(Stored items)
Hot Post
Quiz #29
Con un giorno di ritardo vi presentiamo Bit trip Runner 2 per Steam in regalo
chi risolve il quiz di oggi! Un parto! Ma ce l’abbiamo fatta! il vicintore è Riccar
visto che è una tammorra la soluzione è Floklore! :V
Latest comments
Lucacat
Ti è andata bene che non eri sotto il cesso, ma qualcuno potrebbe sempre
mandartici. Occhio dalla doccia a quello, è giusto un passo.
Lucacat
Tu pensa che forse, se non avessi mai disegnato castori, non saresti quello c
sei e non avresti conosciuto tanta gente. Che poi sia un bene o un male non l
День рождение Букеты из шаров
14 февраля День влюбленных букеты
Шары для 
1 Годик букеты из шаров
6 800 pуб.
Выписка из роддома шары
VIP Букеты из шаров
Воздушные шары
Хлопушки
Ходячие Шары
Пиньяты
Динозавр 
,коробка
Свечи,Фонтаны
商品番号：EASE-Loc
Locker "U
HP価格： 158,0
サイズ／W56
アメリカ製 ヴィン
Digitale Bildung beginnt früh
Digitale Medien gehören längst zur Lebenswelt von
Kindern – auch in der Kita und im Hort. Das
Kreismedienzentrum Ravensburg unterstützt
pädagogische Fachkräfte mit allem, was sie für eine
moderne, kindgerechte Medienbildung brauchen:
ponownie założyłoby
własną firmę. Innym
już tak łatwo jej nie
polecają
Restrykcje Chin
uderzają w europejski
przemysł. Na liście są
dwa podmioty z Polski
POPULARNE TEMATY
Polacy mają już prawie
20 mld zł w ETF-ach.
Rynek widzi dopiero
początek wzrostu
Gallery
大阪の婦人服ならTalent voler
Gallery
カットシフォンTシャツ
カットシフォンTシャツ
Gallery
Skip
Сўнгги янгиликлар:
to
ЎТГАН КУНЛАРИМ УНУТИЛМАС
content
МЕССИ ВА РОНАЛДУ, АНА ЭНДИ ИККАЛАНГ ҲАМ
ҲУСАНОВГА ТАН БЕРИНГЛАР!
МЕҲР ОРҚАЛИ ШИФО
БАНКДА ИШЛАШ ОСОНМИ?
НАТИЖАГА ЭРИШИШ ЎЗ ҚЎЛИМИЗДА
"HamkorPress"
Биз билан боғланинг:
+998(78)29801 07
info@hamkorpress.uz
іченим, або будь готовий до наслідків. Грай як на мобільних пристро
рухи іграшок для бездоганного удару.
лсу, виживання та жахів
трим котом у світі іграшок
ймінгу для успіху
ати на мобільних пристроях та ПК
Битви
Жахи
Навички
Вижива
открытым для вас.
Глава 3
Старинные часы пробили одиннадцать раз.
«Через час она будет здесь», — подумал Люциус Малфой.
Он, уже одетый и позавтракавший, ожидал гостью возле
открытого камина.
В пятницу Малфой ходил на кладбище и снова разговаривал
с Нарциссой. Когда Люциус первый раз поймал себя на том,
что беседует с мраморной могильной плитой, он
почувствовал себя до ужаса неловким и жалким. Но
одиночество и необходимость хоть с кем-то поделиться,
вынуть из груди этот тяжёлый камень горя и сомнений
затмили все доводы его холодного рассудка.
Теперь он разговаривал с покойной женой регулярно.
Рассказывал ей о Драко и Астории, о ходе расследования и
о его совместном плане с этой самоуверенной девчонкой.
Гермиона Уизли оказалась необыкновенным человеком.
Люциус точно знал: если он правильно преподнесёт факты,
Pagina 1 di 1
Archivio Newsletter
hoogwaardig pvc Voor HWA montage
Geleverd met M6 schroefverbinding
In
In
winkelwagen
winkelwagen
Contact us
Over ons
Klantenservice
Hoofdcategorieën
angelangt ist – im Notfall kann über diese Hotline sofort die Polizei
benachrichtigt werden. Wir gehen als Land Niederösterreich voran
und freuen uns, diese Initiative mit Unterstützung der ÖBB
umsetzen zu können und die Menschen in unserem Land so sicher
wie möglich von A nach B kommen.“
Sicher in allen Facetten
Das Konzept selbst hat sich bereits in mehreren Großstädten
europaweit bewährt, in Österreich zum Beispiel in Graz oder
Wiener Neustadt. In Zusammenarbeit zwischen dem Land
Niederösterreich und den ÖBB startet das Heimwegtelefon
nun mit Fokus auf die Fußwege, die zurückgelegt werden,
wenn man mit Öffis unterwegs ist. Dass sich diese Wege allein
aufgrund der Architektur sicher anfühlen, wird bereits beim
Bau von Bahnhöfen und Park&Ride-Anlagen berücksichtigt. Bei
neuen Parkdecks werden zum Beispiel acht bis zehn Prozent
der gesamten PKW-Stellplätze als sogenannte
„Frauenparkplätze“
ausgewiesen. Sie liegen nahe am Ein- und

▶ [Task details]: The answer must be a single number: how many lines of the data include the string "Niederösterreich".

▶ [Answer to this task]: 2